I'm on board with this, just so long as end users get proper training before giving them the keys to an API into their own bodies. I expect lots of StackExchange questions along the lines of, "I sent a POST request to my cerebellum and now I can't walk."
The real challenge there would be interfacing - some jackass didn't include any neural documentation. Although it would set off a whole wave of griping among older generations about how back in the day they didn't have wetware digital memory.
Side note - Erik Winfree is the son of Art Winfree, a super fascinating character whose work is detailed beautifully in the book Sync by Steven Strogatz. Highly recommend for anyone interested in how spontaneous order emerges from chaos. Looks like the son is kicking ass too.
What is the difference between "DNA-Programmable Chemical Machines" and Proteins? Aren't basically all Proteins DNA-Programmable Machines? I don't think you can encode non-organic or organic chemistry without long-chained amino-acids, so why bother to use new nomenclature...?
Intention mostly - machines imply design. Putting aside the philosophical questions if designed proteins unlike known ones still count as proteins doing data processing instead of structural and signaling (antigens) might count as something different from what has been found in nature. Not to mention proteins can be synthesized from ammino acids without DNA or RNA.

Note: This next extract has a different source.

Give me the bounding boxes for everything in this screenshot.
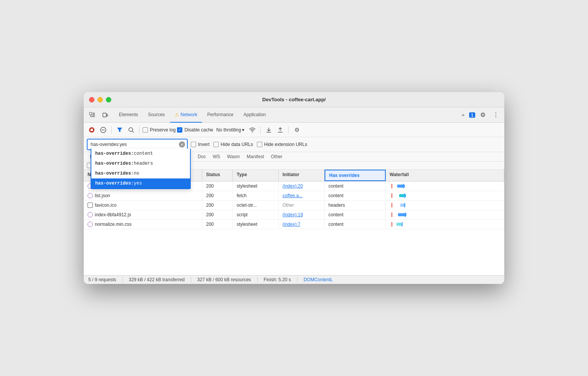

One thing is certain all DNA programmable machines may count as proteins but not all proteins count as DNA programmable machines.
I'd argue that DNA is not the important thing here (and this work has nothing to do with biology): it is just a very convenient model for what chemistry can do with large varieties of interactions, as it is easy and inexpensive to synthesize and can be comparatively easily designed to have large sets of orthogonal interactions. Tile systems like this one could be built with other molecules, but it would be much harder to design.
The question in tile assembly systems is how computation can be done by the crystallization process: you could compare them, not to protein function, but to protein folding. The DNA is not being used just as instructions to a machine: there is nothing in this paper but DNA, and the computational work is done entirely through strands of DNA binding to combinations of complementary sequences on the growing crystals: the "instructions" to the computer here are actually the computer itself.
You're right but that's an additional layer of abstraction - check out the article / paper, they built a 6-bit "computer" using DNA and DNA superstructures only.